Your objective:
How many lines below include the word "Buckeyes"? State that number and nothing else.

[Provided records — start]

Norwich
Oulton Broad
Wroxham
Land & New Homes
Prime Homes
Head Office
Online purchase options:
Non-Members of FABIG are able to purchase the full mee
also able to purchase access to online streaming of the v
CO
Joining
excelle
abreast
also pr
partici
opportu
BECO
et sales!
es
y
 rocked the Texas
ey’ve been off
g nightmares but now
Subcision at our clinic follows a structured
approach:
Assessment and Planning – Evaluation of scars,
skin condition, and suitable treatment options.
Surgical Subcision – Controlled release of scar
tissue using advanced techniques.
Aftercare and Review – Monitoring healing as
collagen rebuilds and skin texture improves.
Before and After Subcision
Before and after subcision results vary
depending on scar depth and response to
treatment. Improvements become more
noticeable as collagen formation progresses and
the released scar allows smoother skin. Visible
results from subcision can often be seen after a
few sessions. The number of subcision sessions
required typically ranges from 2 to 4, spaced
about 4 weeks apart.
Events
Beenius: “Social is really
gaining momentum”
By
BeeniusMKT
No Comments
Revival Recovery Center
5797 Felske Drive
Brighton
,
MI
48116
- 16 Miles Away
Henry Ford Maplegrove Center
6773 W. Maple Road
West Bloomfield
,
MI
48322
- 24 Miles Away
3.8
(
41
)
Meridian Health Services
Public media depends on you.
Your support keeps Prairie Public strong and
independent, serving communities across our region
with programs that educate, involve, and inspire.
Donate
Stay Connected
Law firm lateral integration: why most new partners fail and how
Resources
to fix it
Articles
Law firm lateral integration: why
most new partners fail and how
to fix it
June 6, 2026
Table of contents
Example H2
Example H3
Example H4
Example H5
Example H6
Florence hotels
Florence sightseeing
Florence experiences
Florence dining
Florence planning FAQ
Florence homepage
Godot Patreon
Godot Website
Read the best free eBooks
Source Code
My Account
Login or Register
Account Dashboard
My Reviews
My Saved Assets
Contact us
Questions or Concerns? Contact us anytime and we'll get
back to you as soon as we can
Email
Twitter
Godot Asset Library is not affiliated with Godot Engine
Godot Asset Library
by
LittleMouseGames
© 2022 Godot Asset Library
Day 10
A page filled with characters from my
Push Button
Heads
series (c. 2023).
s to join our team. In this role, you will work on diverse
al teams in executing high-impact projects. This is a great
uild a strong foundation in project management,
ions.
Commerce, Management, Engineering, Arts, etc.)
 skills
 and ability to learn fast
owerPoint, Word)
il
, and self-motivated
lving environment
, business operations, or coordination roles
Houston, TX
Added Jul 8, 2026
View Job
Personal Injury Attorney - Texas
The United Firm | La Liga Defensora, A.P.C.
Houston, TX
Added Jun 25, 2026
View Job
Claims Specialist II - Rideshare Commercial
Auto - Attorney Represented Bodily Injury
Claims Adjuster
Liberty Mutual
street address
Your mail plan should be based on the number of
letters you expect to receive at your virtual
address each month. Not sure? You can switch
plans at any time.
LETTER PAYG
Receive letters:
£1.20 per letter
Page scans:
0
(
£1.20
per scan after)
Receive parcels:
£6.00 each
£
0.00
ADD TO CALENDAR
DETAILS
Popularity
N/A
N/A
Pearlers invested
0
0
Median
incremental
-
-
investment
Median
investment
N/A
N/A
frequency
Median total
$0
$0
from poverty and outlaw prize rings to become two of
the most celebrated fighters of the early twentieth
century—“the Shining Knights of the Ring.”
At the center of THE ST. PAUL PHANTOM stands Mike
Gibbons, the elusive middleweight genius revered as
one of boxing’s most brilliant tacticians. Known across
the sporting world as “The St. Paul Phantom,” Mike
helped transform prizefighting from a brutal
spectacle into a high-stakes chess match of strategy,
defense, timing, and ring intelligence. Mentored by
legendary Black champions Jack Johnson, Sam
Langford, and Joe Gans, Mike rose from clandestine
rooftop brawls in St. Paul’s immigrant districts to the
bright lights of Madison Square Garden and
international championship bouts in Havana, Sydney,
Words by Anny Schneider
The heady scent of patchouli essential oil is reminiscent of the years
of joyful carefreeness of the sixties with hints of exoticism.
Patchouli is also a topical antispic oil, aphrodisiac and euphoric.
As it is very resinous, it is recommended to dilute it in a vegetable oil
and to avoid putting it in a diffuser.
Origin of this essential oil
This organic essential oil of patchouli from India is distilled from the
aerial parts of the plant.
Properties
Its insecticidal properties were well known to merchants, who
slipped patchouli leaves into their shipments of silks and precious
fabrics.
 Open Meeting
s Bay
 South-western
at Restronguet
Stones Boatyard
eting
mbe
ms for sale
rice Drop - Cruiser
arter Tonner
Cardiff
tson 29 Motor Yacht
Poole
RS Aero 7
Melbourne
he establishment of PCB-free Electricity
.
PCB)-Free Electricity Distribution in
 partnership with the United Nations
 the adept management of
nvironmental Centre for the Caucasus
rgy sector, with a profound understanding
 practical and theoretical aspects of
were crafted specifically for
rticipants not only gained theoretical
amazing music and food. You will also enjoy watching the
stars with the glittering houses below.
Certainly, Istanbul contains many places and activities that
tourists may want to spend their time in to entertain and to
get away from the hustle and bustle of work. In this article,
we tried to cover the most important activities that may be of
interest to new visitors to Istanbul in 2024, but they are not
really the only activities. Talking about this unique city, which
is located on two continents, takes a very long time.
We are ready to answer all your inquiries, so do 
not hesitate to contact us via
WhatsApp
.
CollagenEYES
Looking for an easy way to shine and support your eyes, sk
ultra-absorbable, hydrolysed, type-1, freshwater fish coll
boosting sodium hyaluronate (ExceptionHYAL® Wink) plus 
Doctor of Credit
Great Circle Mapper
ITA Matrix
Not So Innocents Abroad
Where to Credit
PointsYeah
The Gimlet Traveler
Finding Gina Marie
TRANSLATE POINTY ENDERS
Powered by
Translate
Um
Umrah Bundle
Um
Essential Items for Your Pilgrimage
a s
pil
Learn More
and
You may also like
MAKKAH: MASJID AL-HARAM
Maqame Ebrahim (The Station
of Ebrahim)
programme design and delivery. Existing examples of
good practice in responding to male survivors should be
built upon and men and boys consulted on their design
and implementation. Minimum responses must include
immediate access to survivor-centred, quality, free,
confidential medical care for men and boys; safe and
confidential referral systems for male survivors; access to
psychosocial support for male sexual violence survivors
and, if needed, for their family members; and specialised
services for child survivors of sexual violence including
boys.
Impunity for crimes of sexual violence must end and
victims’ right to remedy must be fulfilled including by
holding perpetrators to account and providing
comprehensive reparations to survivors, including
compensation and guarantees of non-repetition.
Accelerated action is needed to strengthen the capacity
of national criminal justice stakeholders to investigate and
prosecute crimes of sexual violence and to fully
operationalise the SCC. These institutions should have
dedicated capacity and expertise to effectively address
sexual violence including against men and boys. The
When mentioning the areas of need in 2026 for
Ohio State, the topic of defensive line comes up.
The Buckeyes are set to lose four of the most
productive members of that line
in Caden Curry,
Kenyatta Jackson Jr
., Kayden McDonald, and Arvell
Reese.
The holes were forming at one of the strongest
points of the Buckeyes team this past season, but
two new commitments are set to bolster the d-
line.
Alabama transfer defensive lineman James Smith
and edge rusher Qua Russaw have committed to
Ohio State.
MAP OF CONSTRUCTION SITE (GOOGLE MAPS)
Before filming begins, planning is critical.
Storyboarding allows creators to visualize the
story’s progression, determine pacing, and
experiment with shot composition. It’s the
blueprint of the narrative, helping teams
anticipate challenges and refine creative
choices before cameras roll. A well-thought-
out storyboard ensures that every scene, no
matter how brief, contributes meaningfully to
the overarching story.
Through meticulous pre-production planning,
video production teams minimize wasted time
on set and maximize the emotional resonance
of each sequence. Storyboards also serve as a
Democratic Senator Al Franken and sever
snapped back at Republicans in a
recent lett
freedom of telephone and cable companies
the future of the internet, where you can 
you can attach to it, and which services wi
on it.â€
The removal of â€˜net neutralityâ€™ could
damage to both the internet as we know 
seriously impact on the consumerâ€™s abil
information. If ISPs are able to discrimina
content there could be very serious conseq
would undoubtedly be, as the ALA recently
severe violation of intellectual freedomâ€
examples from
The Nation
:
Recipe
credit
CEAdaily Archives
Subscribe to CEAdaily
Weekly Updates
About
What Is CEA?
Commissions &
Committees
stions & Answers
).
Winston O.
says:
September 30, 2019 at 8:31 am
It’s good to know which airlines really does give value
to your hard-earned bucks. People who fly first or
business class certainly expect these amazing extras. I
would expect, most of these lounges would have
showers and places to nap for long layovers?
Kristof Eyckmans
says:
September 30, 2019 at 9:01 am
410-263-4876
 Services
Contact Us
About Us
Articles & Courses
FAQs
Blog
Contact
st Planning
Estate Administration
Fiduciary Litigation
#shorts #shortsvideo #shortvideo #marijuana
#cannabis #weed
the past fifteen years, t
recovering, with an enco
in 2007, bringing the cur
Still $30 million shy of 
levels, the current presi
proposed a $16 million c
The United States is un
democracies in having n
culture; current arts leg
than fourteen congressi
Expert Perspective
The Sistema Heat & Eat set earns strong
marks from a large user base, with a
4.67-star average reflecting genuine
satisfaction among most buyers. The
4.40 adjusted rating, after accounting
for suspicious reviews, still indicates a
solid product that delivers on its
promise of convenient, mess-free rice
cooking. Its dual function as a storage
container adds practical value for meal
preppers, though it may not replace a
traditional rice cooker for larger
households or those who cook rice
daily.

[Provided records — finish]

Output for this exercise:
2